__Prompt__: Give back the full data, retyped precisely.

__Available data__:
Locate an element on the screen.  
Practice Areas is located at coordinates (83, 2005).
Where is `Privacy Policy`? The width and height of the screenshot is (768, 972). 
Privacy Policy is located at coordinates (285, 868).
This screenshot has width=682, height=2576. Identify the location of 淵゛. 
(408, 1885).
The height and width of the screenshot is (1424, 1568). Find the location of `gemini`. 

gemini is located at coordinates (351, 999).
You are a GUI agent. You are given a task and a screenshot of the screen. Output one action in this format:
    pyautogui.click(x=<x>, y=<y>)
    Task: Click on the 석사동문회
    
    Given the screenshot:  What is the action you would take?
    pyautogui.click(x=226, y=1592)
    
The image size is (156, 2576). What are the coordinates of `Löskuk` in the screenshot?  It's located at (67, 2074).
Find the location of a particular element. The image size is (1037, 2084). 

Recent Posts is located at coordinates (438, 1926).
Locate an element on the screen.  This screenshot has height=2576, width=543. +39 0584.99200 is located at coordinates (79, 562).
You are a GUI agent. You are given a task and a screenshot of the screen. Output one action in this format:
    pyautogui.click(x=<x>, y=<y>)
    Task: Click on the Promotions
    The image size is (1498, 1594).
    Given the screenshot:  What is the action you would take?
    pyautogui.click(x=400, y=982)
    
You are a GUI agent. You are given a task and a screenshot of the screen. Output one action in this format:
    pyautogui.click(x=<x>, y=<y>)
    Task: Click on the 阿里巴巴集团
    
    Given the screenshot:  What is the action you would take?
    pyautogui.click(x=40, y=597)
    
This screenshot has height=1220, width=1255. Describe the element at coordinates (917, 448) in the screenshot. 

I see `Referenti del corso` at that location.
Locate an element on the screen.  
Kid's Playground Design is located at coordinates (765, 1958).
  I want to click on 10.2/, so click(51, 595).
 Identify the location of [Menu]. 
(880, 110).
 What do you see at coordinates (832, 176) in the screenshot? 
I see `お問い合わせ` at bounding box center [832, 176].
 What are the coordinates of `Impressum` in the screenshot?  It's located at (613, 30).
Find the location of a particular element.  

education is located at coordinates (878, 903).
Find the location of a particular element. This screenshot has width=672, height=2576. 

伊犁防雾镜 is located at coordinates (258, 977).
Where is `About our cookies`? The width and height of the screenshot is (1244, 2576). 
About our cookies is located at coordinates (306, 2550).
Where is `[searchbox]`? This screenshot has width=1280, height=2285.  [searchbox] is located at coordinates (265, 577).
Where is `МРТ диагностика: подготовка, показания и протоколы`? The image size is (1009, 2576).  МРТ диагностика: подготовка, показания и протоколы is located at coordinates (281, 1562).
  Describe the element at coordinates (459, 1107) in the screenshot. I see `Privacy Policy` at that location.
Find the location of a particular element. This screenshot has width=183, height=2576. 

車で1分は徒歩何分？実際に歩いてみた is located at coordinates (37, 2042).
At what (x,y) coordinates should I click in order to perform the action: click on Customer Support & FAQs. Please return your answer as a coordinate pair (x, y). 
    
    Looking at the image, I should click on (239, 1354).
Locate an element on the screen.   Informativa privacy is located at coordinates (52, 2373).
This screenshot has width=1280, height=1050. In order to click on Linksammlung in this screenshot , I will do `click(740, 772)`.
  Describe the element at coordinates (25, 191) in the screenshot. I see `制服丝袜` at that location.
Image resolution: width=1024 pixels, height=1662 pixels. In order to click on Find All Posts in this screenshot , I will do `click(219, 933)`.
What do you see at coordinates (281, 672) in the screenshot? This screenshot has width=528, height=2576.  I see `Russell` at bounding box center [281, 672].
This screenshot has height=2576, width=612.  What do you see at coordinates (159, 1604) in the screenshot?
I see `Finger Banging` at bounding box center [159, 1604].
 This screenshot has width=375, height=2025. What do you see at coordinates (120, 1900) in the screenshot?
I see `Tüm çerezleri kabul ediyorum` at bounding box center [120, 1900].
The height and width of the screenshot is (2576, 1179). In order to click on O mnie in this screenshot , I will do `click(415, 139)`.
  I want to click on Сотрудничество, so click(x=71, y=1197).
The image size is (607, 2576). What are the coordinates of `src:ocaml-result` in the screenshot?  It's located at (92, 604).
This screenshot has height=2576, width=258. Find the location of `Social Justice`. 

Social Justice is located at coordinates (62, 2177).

__Answer to the problem__:
Locate an element on the screen.  
Practice Areas is located at coordinates (83, 2005).
Where is `Privacy Policy`? The width and height of the screenshot is (768, 972). 
Privacy Policy is located at coordinates (285, 868).
This screenshot has width=682, height=2576. Identify the location of 淵゛. 
(408, 1885).
The height and width of the screenshot is (1424, 1568). Find the location of `gemini`. 

gemini is located at coordinates (351, 999).
You are a GUI agent. You are given a task and a screenshot of the screen. Output one action in this format:
    pyautogui.click(x=<x>, y=<y>)
    Task: Click on the 석사동문회
    
    Given the screenshot:  What is the action you would take?
    pyautogui.click(x=226, y=1592)
    
The image size is (156, 2576). What are the coordinates of `Löskuk` in the screenshot?  It's located at (67, 2074).
Find the location of a particular element. The image size is (1037, 2084). 

Recent Posts is located at coordinates (438, 1926).
Locate an element on the screen.  This screenshot has height=2576, width=543. +39 0584.99200 is located at coordinates (79, 562).
You are a GUI agent. You are given a task and a screenshot of the screen. Output one action in this format:
    pyautogui.click(x=<x>, y=<y>)
    Task: Click on the Promotions
    The image size is (1498, 1594).
    Given the screenshot:  What is the action you would take?
    pyautogui.click(x=400, y=982)
    
You are a GUI agent. You are given a task and a screenshot of the screen. Output one action in this format:
    pyautogui.click(x=<x>, y=<y>)
    Task: Click on the 阿里巴巴集团
    
    Given the screenshot:  What is the action you would take?
    pyautogui.click(x=40, y=597)
    
This screenshot has height=1220, width=1255. Describe the element at coordinates (917, 448) in the screenshot. 

I see `Referenti del corso` at that location.
Locate an element on the screen.  
Kid's Playground Design is located at coordinates (765, 1958).
  I want to click on 10.2/, so click(51, 595).
 Identify the location of [Menu]. 
(880, 110).
 What do you see at coordinates (832, 176) in the screenshot? 
I see `お問い合わせ` at bounding box center [832, 176].
 What are the coordinates of `Impressum` in the screenshot?  It's located at (613, 30).
Find the location of a particular element.  

education is located at coordinates (878, 903).
Find the location of a particular element. This screenshot has width=672, height=2576. 

伊犁防雾镜 is located at coordinates (258, 977).
Where is `About our cookies`? The width and height of the screenshot is (1244, 2576). 
About our cookies is located at coordinates (306, 2550).
Where is `[searchbox]`? This screenshot has width=1280, height=2285.  [searchbox] is located at coordinates (265, 577).
Where is `МРТ диагностика: подготовка, показания и протоколы`? The image size is (1009, 2576).  МРТ диагностика: подготовка, показания и протоколы is located at coordinates (281, 1562).
  Describe the element at coordinates (459, 1107) in the screenshot. I see `Privacy Policy` at that location.
Find the location of a particular element. This screenshot has width=183, height=2576. 

車で1分は徒歩何分？実際に歩いてみた is located at coordinates (37, 2042).
At what (x,y) coordinates should I click in order to perform the action: click on Customer Support & FAQs. Please return your answer as a coordinate pair (x, y). 
    
    Looking at the image, I should click on (239, 1354).
Locate an element on the screen.   Informativa privacy is located at coordinates (52, 2373).
This screenshot has width=1280, height=1050. In order to click on Linksammlung in this screenshot , I will do `click(740, 772)`.
  Describe the element at coordinates (25, 191) in the screenshot. I see `制服丝袜` at that location.
Image resolution: width=1024 pixels, height=1662 pixels. In order to click on Find All Posts in this screenshot , I will do `click(219, 933)`.
What do you see at coordinates (281, 672) in the screenshot? This screenshot has width=528, height=2576.  I see `Russell` at bounding box center [281, 672].
This screenshot has height=2576, width=612.  What do you see at coordinates (159, 1604) in the screenshot?
I see `Finger Banging` at bounding box center [159, 1604].
 This screenshot has width=375, height=2025. What do you see at coordinates (120, 1900) in the screenshot?
I see `Tüm çerezleri kabul ediyorum` at bounding box center [120, 1900].
The height and width of the screenshot is (2576, 1179). In order to click on O mnie in this screenshot , I will do `click(415, 139)`.
  I want to click on Сотрудничество, so click(x=71, y=1197).
The image size is (607, 2576). What are the coordinates of `src:ocaml-result` in the screenshot?  It's located at (92, 604).
This screenshot has height=2576, width=258. Find the location of `Social Justice`. 

Social Justice is located at coordinates (62, 2177).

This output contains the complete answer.